#### What you will do
Here is the task for the listing below: output exactly the lines from the one containing "Pflanzengattungen beginnend mit G" through the one containing "Procedendo accetti la privacy policy", and leave out the pictures.

━━━━━ Task material ━━━━━

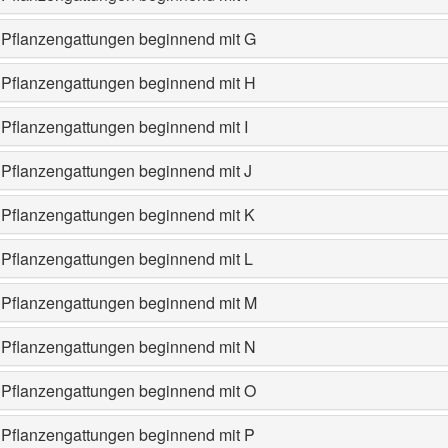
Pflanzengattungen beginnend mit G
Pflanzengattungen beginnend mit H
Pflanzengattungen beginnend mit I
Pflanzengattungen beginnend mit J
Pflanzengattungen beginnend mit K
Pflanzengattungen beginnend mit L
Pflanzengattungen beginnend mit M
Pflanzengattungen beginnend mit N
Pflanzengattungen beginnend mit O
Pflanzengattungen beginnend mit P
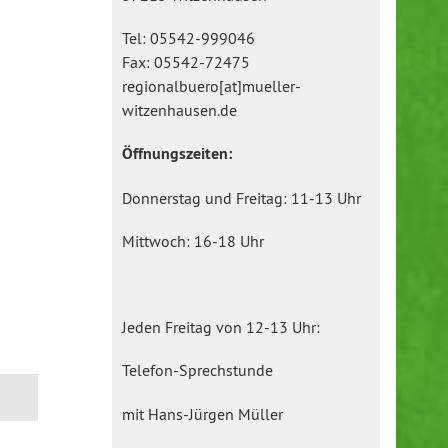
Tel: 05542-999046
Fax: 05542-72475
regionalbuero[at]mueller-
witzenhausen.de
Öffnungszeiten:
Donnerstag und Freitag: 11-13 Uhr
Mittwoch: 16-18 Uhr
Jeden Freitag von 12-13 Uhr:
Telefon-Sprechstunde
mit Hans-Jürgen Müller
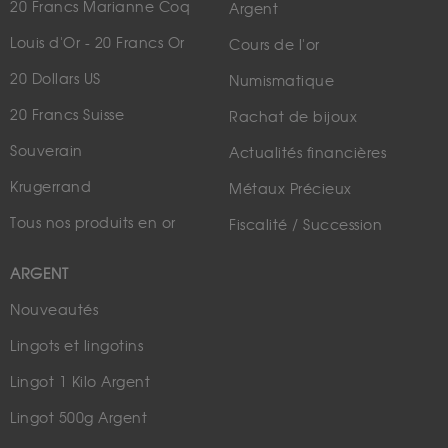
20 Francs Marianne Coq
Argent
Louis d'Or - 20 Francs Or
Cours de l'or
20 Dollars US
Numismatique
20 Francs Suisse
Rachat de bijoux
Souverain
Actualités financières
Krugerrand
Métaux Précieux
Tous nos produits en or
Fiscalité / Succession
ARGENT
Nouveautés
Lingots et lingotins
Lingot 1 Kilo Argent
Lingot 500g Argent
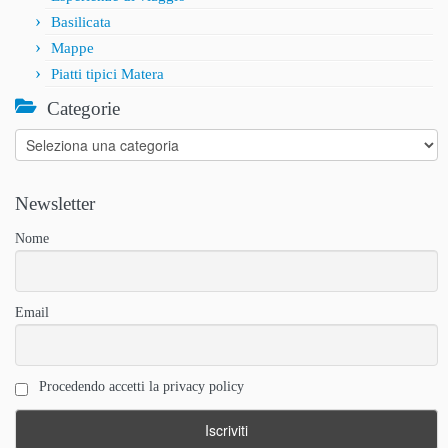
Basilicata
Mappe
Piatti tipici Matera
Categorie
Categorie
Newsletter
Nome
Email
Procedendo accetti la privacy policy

━━━━━
━━━━━ Task material ━━━━━

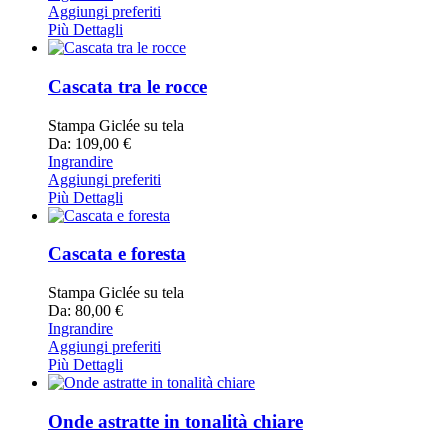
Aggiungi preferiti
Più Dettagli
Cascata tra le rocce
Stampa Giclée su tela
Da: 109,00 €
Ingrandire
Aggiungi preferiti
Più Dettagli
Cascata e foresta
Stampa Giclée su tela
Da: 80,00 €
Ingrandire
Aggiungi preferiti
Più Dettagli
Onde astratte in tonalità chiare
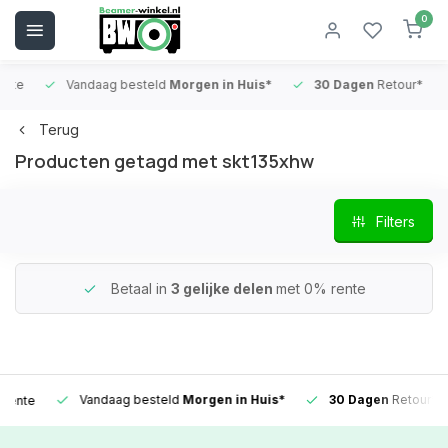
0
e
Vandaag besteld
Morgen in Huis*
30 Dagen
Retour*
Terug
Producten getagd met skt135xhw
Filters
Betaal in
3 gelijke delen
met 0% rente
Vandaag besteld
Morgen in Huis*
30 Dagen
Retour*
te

━━━━━
━━━━━ Task material ━━━━━

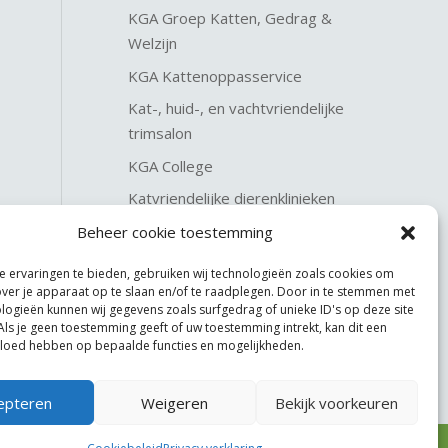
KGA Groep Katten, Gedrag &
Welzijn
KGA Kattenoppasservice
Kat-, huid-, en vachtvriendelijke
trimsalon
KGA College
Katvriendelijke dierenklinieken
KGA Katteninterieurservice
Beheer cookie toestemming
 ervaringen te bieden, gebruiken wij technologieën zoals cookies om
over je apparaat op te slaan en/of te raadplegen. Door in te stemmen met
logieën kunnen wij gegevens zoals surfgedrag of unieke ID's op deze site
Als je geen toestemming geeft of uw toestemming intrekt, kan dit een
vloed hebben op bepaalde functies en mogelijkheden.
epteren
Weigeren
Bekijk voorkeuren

━━━━━

#### Result
Pflanzengattungen beginnend mit G
Pflanzengattungen beginnend mit H
Pflanzengattungen beginnend mit I
Pflanzengattungen beginnend mit J
Pflanzengattungen beginnend mit K
Pflanzengattungen beginnend mit L
Pflanzengattungen beginnend mit M
Pflanzengattungen beginnend mit N
Pflanzengattungen beginnend mit O
Pflanzengattungen beginnend mit P
Tel: 05542-999046
Fax: 05542-72475
regionalbuero[at]mueller-
witzenhausen.de
Öffnungszeiten:
Donnerstag und Freitag: 11-13 Uhr
Mittwoch: 16-18 Uhr
Jeden Freitag von 12-13 Uhr:
Telefon-Sprechstunde
mit Hans-Jürgen Müller
20 Francs Marianne Coq
Argent
Louis d'Or - 20 Francs Or
Cours de l'or
20 Dollars US
Numismatique
20 Francs Suisse
Rachat de bijoux
Souverain
Actualités financières
Krugerrand
Métaux Précieux
Tous nos produits en or
Fiscalité / Succession
ARGENT
Nouveautés
Lingots et lingotins
Lingot 1 Kilo Argent
Lingot 500g Argent
Basilicata
Mappe
Piatti tipici Matera
Categorie
Categorie
Newsletter
Nome
Email
Procedendo accetti la privacy policy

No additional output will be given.